Pero' Palomino ha toccato una corda interessante del film: come dicevo anche nell' altra discussione, c'e' tutto un passaggio del film in cui l' attrice pone (o ci prova) delle clausole sul non essere usata in film di fantascienza perche' ritenuti troppo stupidi.
La questione non e' banale perche' il Congresso e' chiaramente un film di fantascienza tratto da una novella di genere e perche' il termine fantascienza in quel contesto viene usato per definire un genere molto piu' vasto che comprende anche il fantasy: non solo la Wright ha partecipato a La storia fantastica citato continuamente durante il film, ma appunto almeno a Beowulf, Toys, Il predestinato.
E' come un gioco tra sceneggiatore e spettatore, secondo me neppure messo in piedi piu' di tanto con l' intento di distinguere questo film dalla fantascienza popolarmente intesa quanto per scherzo e per far capire quanto la protagonista sia vincolata nelle sue scelte molto piu' di quanto non creda.
dal libro di Lem hanno già attinto quelli di Matrix con le pillole per vedere la realta
Dimenticate Lem, non c'entra quasi nulla…
Visto mesi fa: l'ho trovato interessante, lisergico, tristissimo.

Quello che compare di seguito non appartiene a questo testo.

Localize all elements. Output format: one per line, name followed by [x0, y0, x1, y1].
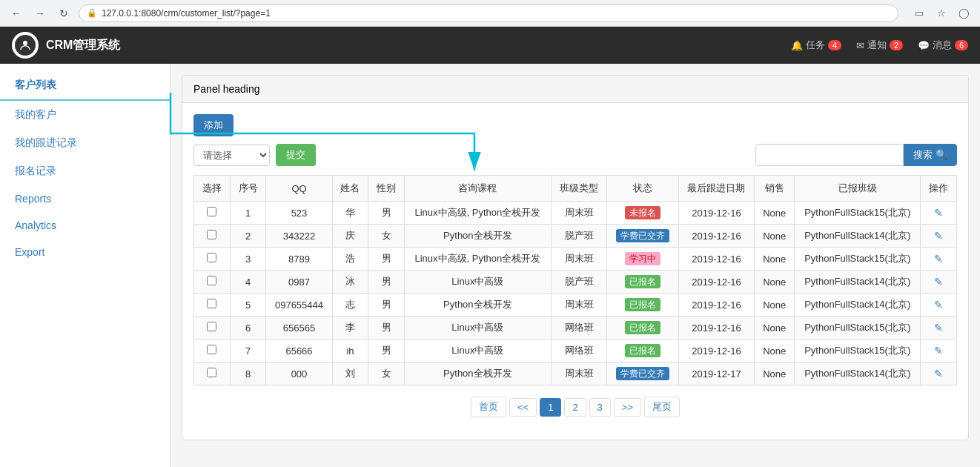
cell-id: 4	[230, 271, 266, 294]
cell-enrolled: PythonFullStack14(北京)	[795, 294, 921, 317]
search-group: 搜索 🔍	[755, 144, 957, 166]
cell-course: Python全栈开发	[405, 362, 552, 385]
cell-class-type: 脱产班	[551, 271, 607, 294]
row-checkbox[interactable]	[207, 253, 216, 262]
col-sales: 销售	[755, 176, 795, 202]
panel: Panel heading 添加 请选择 未报名 已报名 学习中 学费已交齐 提…	[182, 75, 969, 440]
table-header-row: 选择 序号 QQ 姓名 性别 咨询课程 班级类型 状态 最后跟进日期 销售 已报…	[194, 176, 957, 202]
row-checkbox[interactable]	[207, 299, 216, 308]
cell-gender: 男	[368, 248, 405, 271]
row-checkbox[interactable]	[207, 322, 216, 331]
edit-button[interactable]: ✎	[934, 368, 943, 380]
next-page-button[interactable]: >>	[614, 398, 641, 417]
filter-select[interactable]: 请选择 未报名 已报名 学习中 学费已交齐	[193, 145, 270, 166]
sidebar-item-reports[interactable]: Reports	[0, 185, 170, 212]
last-page-button[interactable]: 尾页	[644, 397, 680, 417]
profile-icon[interactable]: ◯	[955, 4, 973, 22]
cell-status: 已报名	[607, 340, 678, 362]
sidebar-item-my-followup[interactable]: 我的跟进记录	[0, 129, 170, 157]
forward-button[interactable]: →	[31, 4, 49, 22]
sidebar-item-analytics[interactable]: Analytics	[0, 212, 170, 239]
table-row: 6 656565 李 男 Linux中高级 网络班 已报名 2019-12-16…	[194, 317, 957, 340]
sidebar-item-my-customers[interactable]: 我的客户	[0, 101, 170, 129]
row-checkbox[interactable]	[207, 207, 216, 216]
row-checkbox[interactable]	[207, 368, 216, 377]
cell-enrolled: PythonFullStack14(北京)	[795, 271, 921, 294]
cell-class-type: 周末班	[551, 202, 607, 225]
col-action: 操作	[921, 176, 957, 202]
cell-course: Linux中高级	[405, 340, 552, 362]
edit-button[interactable]: ✎	[934, 230, 943, 242]
cast-icon[interactable]: ▭	[910, 4, 928, 22]
cell-last-date: 2019-12-16	[678, 271, 755, 294]
tasks-badge: 4	[828, 40, 841, 50]
edit-button[interactable]: ✎	[934, 253, 943, 265]
cell-class-type: 周末班	[551, 294, 607, 317]
cell-action: ✎	[921, 271, 957, 294]
address-bar[interactable]: 🔒 127.0.0.1:8080/crm/customer_list/?page…	[79, 4, 898, 22]
page-2-button[interactable]: 2	[564, 398, 586, 417]
cell-class-type: 网络班	[551, 340, 607, 362]
search-input[interactable]	[755, 144, 904, 166]
sidebar-item-export[interactable]: Export	[0, 239, 170, 265]
cell-qq: 097655444	[266, 294, 332, 317]
table-row: 2 343222 庆 女 Python全栈开发 脱产班 学费已交齐 2019-1…	[194, 225, 957, 248]
cell-id: 2	[230, 225, 266, 248]
panel-body: 添加 请选择 未报名 已报名 学习中 学费已交齐 提交 搜索 🔍	[182, 103, 968, 440]
cell-gender: 男	[368, 271, 405, 294]
col-course: 咨询课程	[405, 176, 552, 202]
cell-id: 5	[230, 294, 266, 317]
cell-qq: 656565	[266, 317, 332, 340]
cell-id: 1	[230, 202, 266, 225]
col-class-type: 班级类型	[551, 176, 607, 202]
col-id: 序号	[230, 176, 266, 202]
cell-id: 3	[230, 248, 266, 271]
table-row: 3 8789 浩 男 Linux中高级, Python全栈开发 周末班 学习中 …	[194, 248, 957, 271]
lock-icon: 🔒	[87, 8, 97, 18]
cell-action: ✎	[921, 362, 957, 385]
edit-button[interactable]: ✎	[934, 322, 943, 334]
page-1-button[interactable]: 1	[540, 398, 561, 417]
row-checkbox[interactable]	[207, 345, 216, 354]
row-checkbox[interactable]	[207, 276, 216, 285]
cell-qq: 0987	[266, 271, 332, 294]
cell-course: Python全栈开发	[405, 225, 552, 248]
mail-icon: ✉	[856, 40, 864, 51]
search-button[interactable]: 搜索 🔍	[904, 144, 957, 166]
notifications-button[interactable]: ✉ 通知 2	[856, 39, 903, 52]
cell-status: 学费已交齐	[607, 362, 678, 385]
table-row: 5 097655444 志 男 Python全栈开发 周末班 已报名 2019-…	[194, 294, 957, 317]
tasks-button[interactable]: 🔔 任务 4	[791, 39, 841, 52]
submit-button[interactable]: 提交	[276, 144, 316, 166]
edit-button[interactable]: ✎	[934, 299, 943, 311]
cell-status: 学费已交齐	[607, 225, 678, 248]
bookmark-icon[interactable]: ☆	[933, 4, 950, 22]
panel-heading: Panel heading	[182, 76, 968, 103]
edit-button[interactable]: ✎	[934, 207, 943, 219]
sidebar-item-customer-list[interactable]: 客户列表	[0, 71, 170, 101]
cell-id: 8	[230, 362, 266, 385]
first-page-button[interactable]: 首页	[471, 397, 506, 417]
cell-sales: None	[755, 248, 795, 271]
content-area: Panel heading 添加 请选择 未报名 已报名 学习中 学费已交齐 提…	[170, 64, 980, 467]
cell-qq: 65666	[266, 340, 332, 362]
page-3-button[interactable]: 3	[589, 398, 611, 417]
cell-status: 已报名	[607, 294, 678, 317]
cell-qq: 343222	[266, 225, 332, 248]
sidebar-item-enrollment[interactable]: 报名记录	[0, 157, 170, 185]
edit-button[interactable]: ✎	[934, 345, 943, 357]
prev-page-button[interactable]: <<	[509, 398, 537, 417]
col-last-date: 最后跟进日期	[678, 176, 755, 202]
messages-button[interactable]: 💬 消息 6	[918, 39, 968, 52]
add-button[interactable]: 添加	[193, 114, 234, 136]
table-row: 4 0987 冰 男 Linux中高级 脱产班 已报名 2019-12-16 N…	[194, 271, 957, 294]
cell-last-date: 2019-12-16	[678, 294, 755, 317]
edit-button[interactable]: ✎	[934, 276, 943, 288]
row-checkbox[interactable]	[207, 230, 216, 239]
notifications-label: 通知	[867, 39, 887, 52]
reload-button[interactable]: ↻	[55, 4, 73, 22]
back-button[interactable]: ←	[7, 4, 25, 22]
cell-name: 浩	[332, 248, 368, 271]
cell-name: 李	[332, 317, 368, 340]
cell-status: 学习中	[607, 248, 678, 271]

Se dovessi fare un paragone, ritirerei fuori il vecchio 'Existenz' di Cronenberg visto che, in ambedue le pellicole, il vero tema è l'abbandono del reale, con conseguente inesorabile decadenza della razza umana, a favore del virtuale.

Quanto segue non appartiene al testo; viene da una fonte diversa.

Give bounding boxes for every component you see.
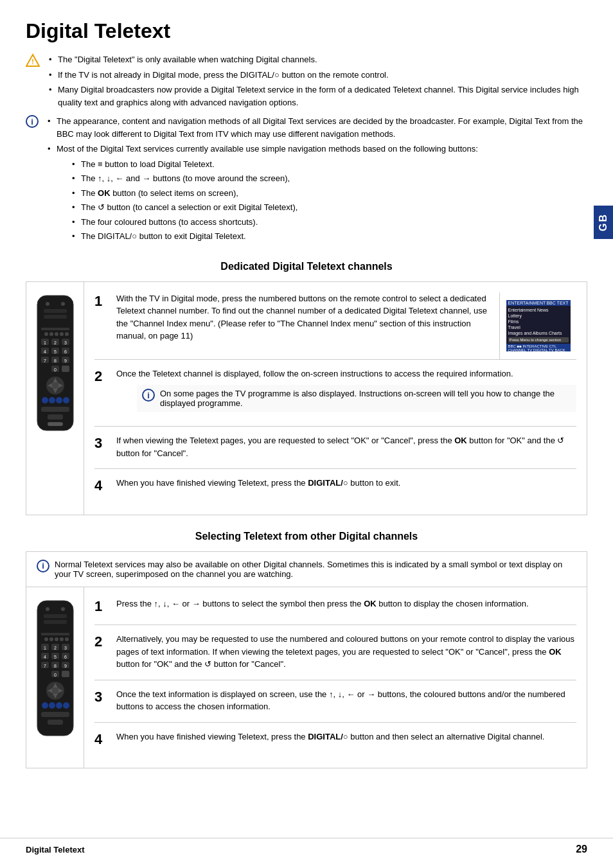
gb-tab: GB (594, 206, 613, 239)
svg-rect-90 (48, 720, 63, 725)
section2-title: Selecting Teletext from other Digital ch… (26, 531, 587, 542)
svg-rect-5 (44, 309, 67, 313)
step2-note-text: On some pages the TV programme is also d… (160, 389, 571, 408)
svg-rect-33 (62, 366, 69, 372)
section2: Selecting Teletext from other Digital ch… (26, 531, 587, 769)
step4-text: When you have finished viewing Teletext,… (116, 477, 576, 490)
svg-point-84 (52, 687, 58, 694)
warning-bullet-3: Many Digital broadcasters now provide a … (45, 84, 587, 109)
svg-text:3: 3 (64, 341, 67, 345)
section2-inner: 1 2 3 4 5 6 7 8 9 (26, 587, 587, 768)
svg-text:8: 8 (54, 359, 57, 363)
svg-text:!: ! (31, 58, 34, 66)
divider3 (94, 468, 576, 469)
screen-prompt: Press Menu to change section (508, 337, 569, 342)
svg-rect-52 (41, 633, 69, 635)
s2-step3-num: 3 (94, 688, 110, 707)
warning-bullet-1: The "Digital Teletext" is only available… (45, 53, 587, 66)
s2-step1: 1 Press the ↑, ↓, ← or → buttons to sele… (94, 598, 576, 616)
info-block: i The appearance, content and navigation… (26, 115, 587, 245)
remote-image-2: 1 2 3 4 5 6 7 8 9 (32, 598, 78, 739)
svg-point-4 (61, 302, 65, 306)
svg-rect-78 (62, 671, 69, 677)
step2: 2 Once the Teletext channel is displayed… (94, 368, 576, 418)
s2-divider2 (94, 680, 576, 680)
page-title: Digital Teletext (26, 19, 587, 43)
screen-content: Entertainment News Lottery Films Travel … (506, 306, 571, 344)
screen-top-bar: ENTERTAINMENT BBC TEXT (506, 300, 571, 306)
svg-point-43 (63, 397, 69, 403)
footer: Digital Teletext 29 (0, 838, 613, 855)
svg-text:4: 4 (44, 655, 46, 659)
svg-text:1: 1 (44, 341, 46, 345)
s2-divider3 (94, 722, 576, 723)
step4-num: 4 (94, 477, 110, 495)
info-icon: i (26, 115, 39, 128)
s2-step4: 4 When you have finished viewing Teletex… (94, 731, 576, 749)
sub-bullet-1: The ≡ button to load Digital Teletext. (69, 158, 587, 171)
step1-row: 1 With the TV in Digital mode, press the… (94, 292, 576, 359)
s2-divider1 (94, 624, 576, 625)
remote-image-1: 1 2 3 4 5 6 7 8 (32, 292, 78, 434)
remote-column-2: 1 2 3 4 5 6 7 8 9 (26, 587, 84, 768)
intro-section: ! The "Digital Teletext" is only availab… (26, 53, 587, 245)
svg-point-42 (56, 397, 62, 403)
svg-text:2: 2 (54, 341, 57, 345)
sub-bullet-5: The four coloured buttons (to access sho… (69, 216, 587, 229)
warning-bullet-2: If the TV is not already in Digital mode… (45, 69, 587, 82)
s2-step4-num: 4 (94, 731, 110, 749)
s2-step1-num: 1 (94, 598, 110, 616)
warning-icon: ! (26, 53, 40, 67)
svg-rect-7 (41, 328, 69, 330)
warning-block: ! The "Digital Teletext" is only availab… (26, 53, 587, 111)
sub-bullet-4: The ↺ button (to cancel a selection or e… (69, 201, 587, 214)
sub-bullet-2: The ↑, ↓, ← and → buttons (to move aroun… (69, 172, 587, 185)
warning-bullets: The "Digital Teletext" is only available… (45, 53, 587, 111)
screen-item-5: Images and Albums Charts (508, 330, 569, 336)
svg-point-88 (63, 702, 69, 709)
step2-num: 2 (94, 368, 110, 386)
info-bullet-2: Most of the Digital Text services curren… (44, 143, 587, 243)
s2-step4-text: When you have finished viewing Teletext,… (116, 731, 576, 743)
svg-point-85 (42, 702, 48, 709)
s2-step2-num: 2 (94, 633, 110, 651)
svg-text:6: 6 (64, 655, 67, 659)
step4: 4 When you have finished viewing Teletex… (94, 477, 576, 495)
section1-container: 1 2 3 4 5 6 7 8 (26, 281, 587, 515)
svg-rect-46 (48, 422, 63, 426)
svg-point-55 (55, 637, 58, 641)
svg-point-53 (44, 637, 48, 641)
svg-rect-6 (44, 315, 67, 319)
svg-point-56 (60, 637, 64, 641)
svg-text:2: 2 (54, 646, 57, 650)
screen-bottom-bar: BBC ■■ INTERACTIVE CTL CHANNEL TV DIGITA… (506, 344, 571, 351)
s2-step2-text: Alternatively, you may be requested to u… (116, 633, 576, 671)
teletext-screen: ENTERTAINMENT BBC TEXT Entertainment New… (506, 300, 571, 351)
svg-rect-51 (44, 620, 67, 624)
sub-bullet-3: The OK button (to select items on screen… (69, 187, 587, 200)
svg-point-11 (60, 332, 64, 336)
section2-steps: 1 Press the ↑, ↓, ← or → buttons to sele… (84, 587, 587, 768)
screen-item-2: Lottery (508, 313, 569, 319)
svg-point-41 (49, 397, 55, 403)
section1-title: Dedicated Digital Teletext channels (26, 261, 587, 272)
svg-point-57 (65, 637, 69, 641)
section2-container: i Normal Teletext services may also be a… (26, 551, 587, 769)
svg-text:9: 9 (64, 664, 67, 668)
divider2 (94, 426, 576, 427)
info-icon-3: i (37, 560, 49, 572)
svg-point-12 (65, 332, 69, 336)
footer-page-number: 29 (576, 844, 587, 855)
s2-step2: 2 Alternatively, you may be requested to… (94, 633, 576, 671)
step2-text: Once the Teletext channel is displayed, … (116, 369, 513, 378)
svg-text:4: 4 (44, 350, 46, 354)
info-bullets: The appearance, content and navigation m… (44, 115, 587, 245)
step1: 1 With the TV in Digital mode, press the… (94, 292, 493, 342)
svg-text:6: 6 (64, 350, 67, 354)
sub-bullet-6: The DIGITAL/○ button to exit Digital Tel… (69, 230, 587, 243)
svg-point-87 (56, 702, 62, 709)
screen-image: ENTERTAINMENT BBC TEXT Entertainment New… (499, 292, 576, 359)
step2-content: Once the Teletext channel is displayed, … (116, 368, 576, 418)
svg-point-40 (42, 397, 48, 403)
svg-text:3: 3 (64, 646, 67, 650)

Ci si potrebbe forse leggere un monito all'edonismo sfrenato, fra le altre cose...
La figura di Robin Wright, attrice che tra l'altro apprezzo moltissimo, mi affascina. Il film mi incuriosisce parecchio e l'utilizzo del rotoscope è fantastico.
Quattro o cinque? Questo il dubbio a fine film, un’opera che in definitiva è un tentativo malriuscito. Carino all’inizio, però, con questa attrice (Robin Wright che interpreta una sorta di sé stessa) che alla fine accetta di farsi “digitalizzare”: non girerà più film, ma i produttori lo faranno lo stesso, rendendola al computer (e comunque i suoi incassi resteranno). Passano 20 anni e la stessa attrice va in auto verso una sorta di congresso. A metà strada deve prendere una fialetta, da lì in poi, il film diventa un cartone animato, molto molto visionario (troppo) dove la realtà è sostituita da quanto immagina la mente di ognuno. In definitiva una società di drogati perenni (almeno, lo scorcio di mondo che è dato vedere); chi non prendesse le fialette lo vedrebbe come il mondo di barboni che è. Cosa c’entra con la prima parte? Mah. Qua viene venduta come una sorta di esasperazione, di ulteriore progresso nelle realtà virtuali.
Il tutto però si incarta, si annoda, si incastra e il risultato finale è bruttino, aggrappato come è, con le unghie, al rapporto madre – figlio problematico.
Partecipò a una selezione minore a Cannes; al botteghino non ci andò nessuno, e persero i soldi investiti (non tanti, ma insomma, persi). Giusto così, nel complesso c’è sì qualcosa ma non mi è piaciuto, al di là delle belle prove degli attori.